Mowdicum

Finally the scaffolding came off the house this morning. We have a new roof. The entire neighborhood now has a new roof. The onigiri hail of September 19 was a true hyperlocal disaster.

The roofing and re-waterproofing of the balconies and replacement of the rain gutters and so on coincided with the lawn waking up for the spring. With the scaffolding away I could finally tend to it.

Plants that are not the korai shiba grass I planted in 2017 have carved out Luxembourgs and Crimeas in the lawn. I laid down the korai shiba right after purchasing it on Rakuten and taking delivery from Oita prefecture. It came in many cardboard boxes. I knew that many people recommend laying down a plastic layer first. But I must finish a job right away or never. Plastic was foregone. I frantically ripped out the eyesore knee-high weeds and laid the sod over an okay layer of topsoil I had dumped and spread.
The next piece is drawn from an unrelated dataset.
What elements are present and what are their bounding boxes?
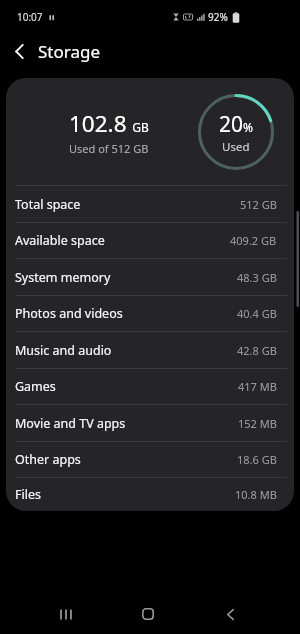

So now other plants spring up in the lawn. Especially the ones that wake up for spring earlier than korai shiba. Sometimes I dream of ripping it out and starting again. I’m saved by a wise laziness.

The initial adulteration of my pure korai Shiba lawn hurt a bit. I knew it was inevitable with the amount of work I was willing to put in. But I mourned.

I have reached acceptance. One thing is that people here are impressed with any semblance of a lawn. Any praise makes the effort feel sufficient, so effort ends there. In the pastime of lawns, I’m like the dude who grew up in São Paulo and now plays rec soccer with dads in Utah—my rudimentary skills, gained from the most basic experience of existing in a lawn-mad society, absolutely shine in the current environs. I do mean pastime. In deflecting praise I tell passersby that lawns are the true American 国技 / kokugi / national pastime, and mine would be sad indeed in many neighborhoods of my native valley.

But yeah: Japanese home lawns aren’t thick Kentucky bluegrass, chemically fertilized, weedkilled, embedded with automated sprinkler systems. Sundry species are bound to invade. It’s fine. Throw bees a bone.

In my part of Japan, the key to a passing lawn is simply to trim its edges and mow it to a uniform height. Out of principle I might pull up the plant that has the audacity to grow a thick stem and/or root despite the 10mm haircut I give it. Otherwise, any plant who can abide that cutting is welcome to stay.

I might water if the summer fails to provide precipitation for several days. Rain is usually plenty in this salubrious clime. All these differences and the Lilliputian surface area of my property cast away any guilt I might feel from hearing US-based antilawn arguments.

I have found the equilibrium in which minimum labor yields maximum happiness derived from the lawn: One hour to trim all the edges and then mow the surface, every two weeks from May to November. My electric cord-tethered, toyish mower would get me deported from the United States. The trimmer is solid, if also electric.

Lawn care is a meditation. Listen to a book, cause the body to perform the rote motions of trim and mow. Things transform from shaggy to sleek. Pay out and re-wrap trimmer cord. Two or three times, yank out the plug and have to replace it. Hunch over to walk the white and orange toy mower back and forth. Hit every surface at least twice. Empty the grass-catcher. Stop to manually pull the most brazen invaders. Try not to mow the cord.

Interactions ensue: Neighbors walk by and say, “Looks nice.” We chat a moment. I hold an AirPod in my gloved fingers. We get shy. Back to work. Sweat.

It’s done pretty fast. I spray errant trimmings into a small pile at the end of my stretch of the street curb. I sweep the pile up. I give the lawn a spray to make it sparkle. My wife says “Looks nice” as she comes home from the store.

I take a shower. I return outside with a camp chair and a book for a sit. I admire what I have wrought. The sun sets. I go inside.

Later I turn on the porch light and go out again to furtively admire the even way the light falls on the lawn. (It must have broke my lawn’s little heart, when Derek used to say, it looked better in the dark.) If someone happens by I retreat. I walk barefoot across it a time or two.

It is but a mowdicum of a lawn. But what a joy.

Tomorrow morning I’ll run and come back to catch my breath and admire it again. Birds will dig it for worms and leave tiny dirt mounds.